There is a saying, which also varies – something along the lines of, put two Jews in a room and you get three opinions. No Jew is a cookie cutter Jew. We each have our individual relationships with G-d, or not as the case may be, with our traditions, observances, learning, community. And yet there are numerous ties that bind us together. A sense of humour, an attitude to life, a feeling of family, an enjoyment of community, a shared history. Many books have been written on this subject and I don’t pretend or aspire to be an anthropologist! This is my view of my religion and culture…
In the end, my view is, I don’t feel proud to be Jewish, because it’s not something I chose. Rather, I feel lucky to be Jewish. I don’t think it makes me better than anyone else, but it certainly does make me different in some ways. I think I’m as integrated and British as any other Brit, but I’m always aware of the immigrant history in my background, albeit four generations ago, when my Great-grandparents came to England from Russia, Poland, and Germany. Fiddler on the Roof may be a slight dramatisation of their lives, but I’m told it’s not far off the reality, and some parts of it are familiar even to my Reform family today. You may have noticed the number of times the word Tradition has come up in this post. Not for nothing is the first song in that musical called Tradition.

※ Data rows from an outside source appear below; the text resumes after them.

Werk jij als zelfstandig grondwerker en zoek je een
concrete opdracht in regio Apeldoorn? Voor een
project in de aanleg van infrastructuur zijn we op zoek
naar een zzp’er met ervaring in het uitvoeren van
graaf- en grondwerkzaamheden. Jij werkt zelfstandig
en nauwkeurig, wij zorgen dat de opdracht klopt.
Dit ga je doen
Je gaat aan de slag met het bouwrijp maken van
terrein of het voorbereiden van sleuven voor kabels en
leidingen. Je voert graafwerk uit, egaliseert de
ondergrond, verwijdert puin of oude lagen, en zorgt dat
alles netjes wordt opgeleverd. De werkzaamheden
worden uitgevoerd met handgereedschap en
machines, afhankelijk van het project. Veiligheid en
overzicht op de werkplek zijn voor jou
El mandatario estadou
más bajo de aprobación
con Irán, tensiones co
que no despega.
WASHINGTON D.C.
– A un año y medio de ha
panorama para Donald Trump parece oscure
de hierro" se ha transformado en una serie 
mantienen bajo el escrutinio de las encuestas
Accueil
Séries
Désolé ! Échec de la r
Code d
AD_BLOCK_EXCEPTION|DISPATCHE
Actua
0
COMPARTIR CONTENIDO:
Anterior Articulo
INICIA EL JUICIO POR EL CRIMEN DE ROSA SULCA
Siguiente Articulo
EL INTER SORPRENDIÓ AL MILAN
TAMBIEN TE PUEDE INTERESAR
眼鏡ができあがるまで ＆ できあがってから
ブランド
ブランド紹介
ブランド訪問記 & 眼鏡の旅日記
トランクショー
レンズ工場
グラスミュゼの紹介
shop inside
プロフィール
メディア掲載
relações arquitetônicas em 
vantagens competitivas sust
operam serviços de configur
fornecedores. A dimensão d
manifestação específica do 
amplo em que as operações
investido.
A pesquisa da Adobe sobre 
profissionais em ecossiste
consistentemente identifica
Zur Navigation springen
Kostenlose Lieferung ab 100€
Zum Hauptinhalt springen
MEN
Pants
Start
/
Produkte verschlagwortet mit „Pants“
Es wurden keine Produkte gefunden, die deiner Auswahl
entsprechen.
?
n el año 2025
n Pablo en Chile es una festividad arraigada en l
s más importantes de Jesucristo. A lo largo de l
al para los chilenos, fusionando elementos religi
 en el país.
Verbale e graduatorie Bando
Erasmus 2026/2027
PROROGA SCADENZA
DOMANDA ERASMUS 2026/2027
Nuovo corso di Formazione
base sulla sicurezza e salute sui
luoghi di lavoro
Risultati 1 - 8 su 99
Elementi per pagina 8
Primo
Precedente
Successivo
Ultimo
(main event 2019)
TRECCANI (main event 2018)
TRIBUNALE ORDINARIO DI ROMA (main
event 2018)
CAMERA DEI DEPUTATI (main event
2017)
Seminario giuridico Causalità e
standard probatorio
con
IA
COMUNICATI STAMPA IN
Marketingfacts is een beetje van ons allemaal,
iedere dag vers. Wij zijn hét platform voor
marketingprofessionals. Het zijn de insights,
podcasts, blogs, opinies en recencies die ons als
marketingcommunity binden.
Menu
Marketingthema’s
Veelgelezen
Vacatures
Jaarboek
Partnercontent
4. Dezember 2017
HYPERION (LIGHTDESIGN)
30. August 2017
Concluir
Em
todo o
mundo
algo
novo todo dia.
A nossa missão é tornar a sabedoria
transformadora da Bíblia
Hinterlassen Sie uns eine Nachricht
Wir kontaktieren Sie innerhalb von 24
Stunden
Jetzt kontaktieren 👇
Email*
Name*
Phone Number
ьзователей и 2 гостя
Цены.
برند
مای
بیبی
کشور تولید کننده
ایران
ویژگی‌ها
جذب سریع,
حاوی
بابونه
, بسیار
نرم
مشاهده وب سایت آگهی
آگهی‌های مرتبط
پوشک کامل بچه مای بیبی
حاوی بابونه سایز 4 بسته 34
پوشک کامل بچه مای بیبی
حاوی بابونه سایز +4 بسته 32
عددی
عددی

I do think it’s essential to examine traditions to see if they are constructive, or if they’ve outlived their usefulness. We no longer keep Kosher, but we try to buy ethically produced food as far as we can, where the animals in question are treated with respect, where the vegetables and fruit are not pumped full of chemical pesticides, to buy Fair Trade chocolate and Rainforest Alliance coffee. We have to drive to Synagogue, because we live too far away to walk. But some of the traditions of Judaism, the Hebrew, the songs, the sharing of food, the celebrations, hospitality, charity, feed my spirit in a way that nothing else can. Whether that’s because I’m drawing closer to a traditional deity, whether it’s part of something deep in my subconscious or rooted in my childhood, I neither know nor actually care. It’s an essential part of me.